Page-level text extractions:
---+---
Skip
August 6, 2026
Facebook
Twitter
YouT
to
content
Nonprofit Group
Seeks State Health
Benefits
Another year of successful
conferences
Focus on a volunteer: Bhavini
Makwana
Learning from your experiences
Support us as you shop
---+---
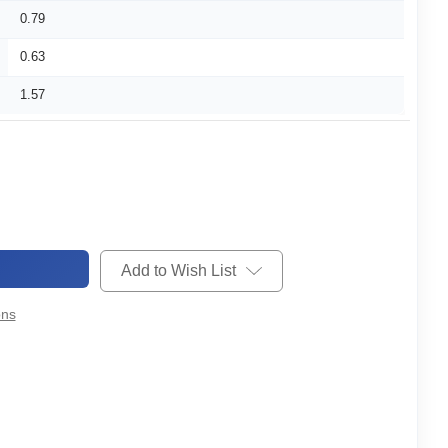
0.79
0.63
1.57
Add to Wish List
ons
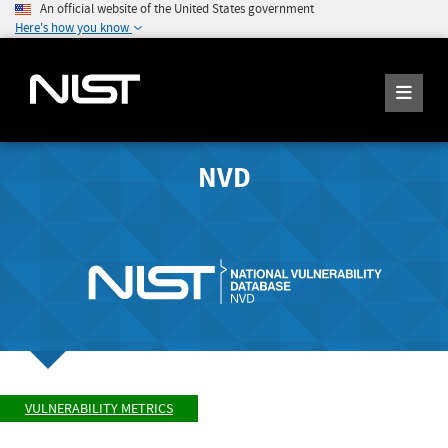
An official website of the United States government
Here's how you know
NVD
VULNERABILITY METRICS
---+---
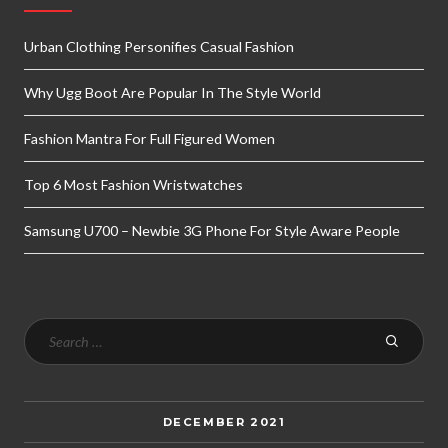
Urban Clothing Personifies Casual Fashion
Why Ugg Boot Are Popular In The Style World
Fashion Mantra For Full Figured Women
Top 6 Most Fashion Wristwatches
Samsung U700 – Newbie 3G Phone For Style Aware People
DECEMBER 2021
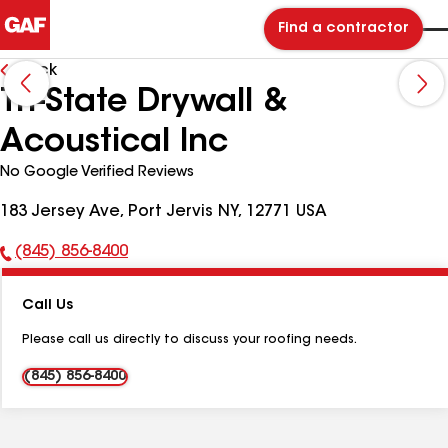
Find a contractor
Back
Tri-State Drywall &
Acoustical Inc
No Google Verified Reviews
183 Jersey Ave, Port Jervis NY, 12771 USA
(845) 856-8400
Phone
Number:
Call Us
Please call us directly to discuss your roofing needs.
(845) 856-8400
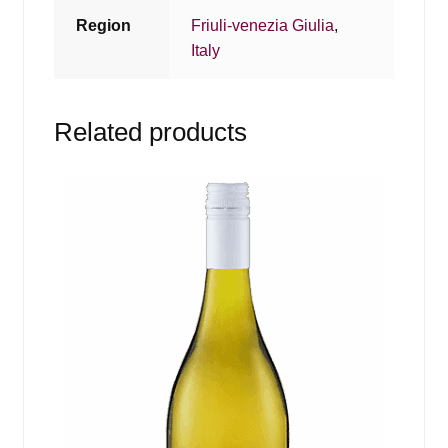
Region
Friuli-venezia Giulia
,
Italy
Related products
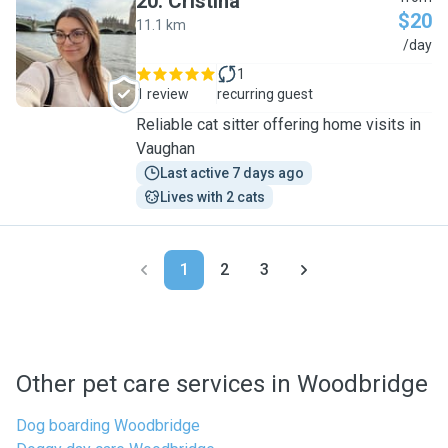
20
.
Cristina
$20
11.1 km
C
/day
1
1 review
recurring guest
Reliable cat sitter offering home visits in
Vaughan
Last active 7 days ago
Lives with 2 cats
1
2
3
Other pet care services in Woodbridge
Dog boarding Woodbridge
---+---
## Assignment
Every line above from the line with "Learning from your experiences" to the line with "Support us as you shop", both included, must be reproduced exactly, and no other line may appear.

## Written answer
Learning from your experiences
Support us as you shop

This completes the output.